Saved data entries

+ + + + +

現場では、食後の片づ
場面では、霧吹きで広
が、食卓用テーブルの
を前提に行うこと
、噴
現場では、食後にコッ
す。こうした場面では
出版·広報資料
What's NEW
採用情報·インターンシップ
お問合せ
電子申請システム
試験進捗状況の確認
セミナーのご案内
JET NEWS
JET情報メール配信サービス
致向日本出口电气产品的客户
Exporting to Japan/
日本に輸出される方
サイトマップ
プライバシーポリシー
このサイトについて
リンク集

+ + + + +

> [Task description]: Please write the data above out again, exactly the same.

> [Output of the exercise]:
現場では、食後の片づ
場面では、霧吹きで広
が、食卓用テーブルの
を前提に行うこと
、噴
現場では、食後にコッ
す。こうした場面では
出版·広報資料
What's NEW
採用情報·インターンシップ
お問合せ
電子申請システム
試験進捗状況の確認
セミナーのご案内
JET NEWS
JET情報メール配信サービス
致向日本出口电气产品的客户
Exporting to Japan/
日本に輸出される方
サイトマップ
プライバシーポリシー
このサイトについて
リンク集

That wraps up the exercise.